AM-NY Logo[First published in AM New York.] 

CAN IT BE THAT RUPERT MURDOCH‘s support for the Republicans – once legendary in its rock-solidness – is starting to show cracks?

Just as George Bush, Dick Cheney and their campaign spinners are sounding their most determined (or even desperate), close scrutiny reveals signs of incomplete steadfastness within Murdoch ‘s flagships, Fox News and the New York Post.

This extra-raucous home stretch began with the last presiden­tial debate, and many of News International‘s media outlets reported it dutifully as if they were a post-9/11 Bush bullhorn. Oddly, though, the Post‘s normally dependable flag-waver, columnist Dick Morris, graded the president down. Under a tentative, hardly pro-GOP headline “Draw, Advantage Kerry,” Morris was rather pointed and asked: “Who was the genius who felt President Bush could debate John Kerry … over the economy, health care and Social Security, and expect to win?

Even the now-infamous “metrosexual” web-piece by Fox’s chief political correspondent, Carl Cameron, was similarly disloyal. Cameron may have fabricated silly quotes to gibe at Kerry, but he also reported an uncomfortable truth. “Many observers,” he wrote, “agreed the Massachusetts senator outperformed the president.”

And the Post‘s front page the day after that first debate was also curiously unsupportive. News International’s photo-editors are well known for their mastery at picking shots to aggrandize their favored subjects and diminish their opponents. But here was Kerry pictured shaking hands with Bush and towering way over him. “Couldn’t they choose a better angle?” a Bush-Cheney activist complained to me. “We know he’s as tall as Lincoln, but he doesn’t have to LOOK that way, and right next to our president, at that.

So are Rupert’s regiments simply failing in their mission to fully bolster Bush’s bid for four more years? Or is something more subtle happening?

There’s only one thing Murdoch likes better than a right-wing politician, and that’s a politician (of any hue) who’s in power – or about to be in power.
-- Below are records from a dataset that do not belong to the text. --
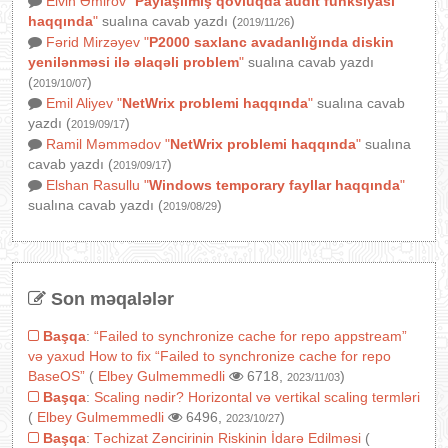
Elvin Əmirov
"
Paylaşılmış qovluqda audit funksiyası
haqqında
"
sualına cavab yazdı (
)
2019/11/26
Fərid Mirzəyev
"
P2000 saxlanc avadanlığında diskin
yenilənməsi ilə əlaqəli problem
"
sualına cavab yazdı
(
)
2019/10/07
Emil Aliyev
"
NetWrix problemi haqqında
"
sualına cavab
yazdı (
)
2019/09/17
Ramil Məmmədov
"
NetWrix problemi haqqında
"
sualına
cavab yazdı (
)
2019/09/17
Elshan Rasullu
"
Windows temporary fayllar haqqında
"
sualına cavab yazdı (
)
2019/08/29
Son məqalələr
Başqa
:
“Failed to synchronize cache for repo appstream”
və yaxud How to fix “Failed to synchronize cache for repo
BaseOS”
(
Elbey Gulmemmedli
6718,
)
2023/11/03
Başqa
:
Scaling nədir? Horizontal və vertikal scaling termləri
(
Elbey Gulmemmedli
6496,
)
2023/10/27
Başqa
:
Təchizat Zəncirinin Riskinin İdarə Edilməsi
(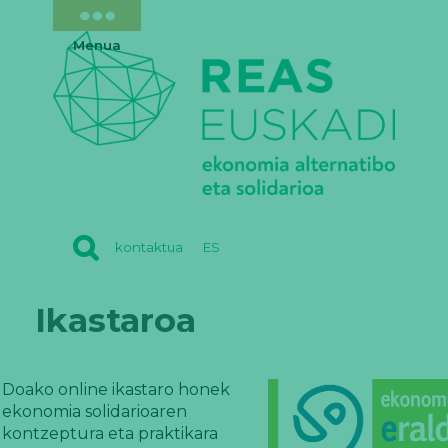
Menua
REAS
kontaktua
ES
EUSKADI
Ikastaroa
Doako online ikastaro honek
ekonomia solidarioaren
kontzeptura eta praktikara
My fellow-Brits remember his canny shift during the mid-’90s, when after his publications had adulated Conservative Premier Maggie Thatcher and her succes­sor John Major for 17 years, he scented change in the political wind, and imminent victory for the Labor party’s Tony Blair.

Murdoch’s The Sun (4 million readers) began some telltale distancing from its old allies.

The tabloid had claimed credit – with some justice – for swinging an earlier election to Major. But as Blair grew in strength toward the 1997 election, the Sun craftily stabbed Major in the back. It celebrated England’s patriotic St George’s Day with a front-page cry, “Beware The Euro­-Dragon,” just when Major was looking decidedly pro-European Union. Then, on the election’s eve, the paper finally endorsed Blair, who went on to win by a landslide.

No-one’s suggesting that Murdoch would ever endorse the Democrats in these final days – but Rupert’s nose for political advantage is good, and we should watch closely. If Kerry does win, then some Murdoch mouthpieces at least will be well-positioned to — what’s the term, exactly? — “flip flop“?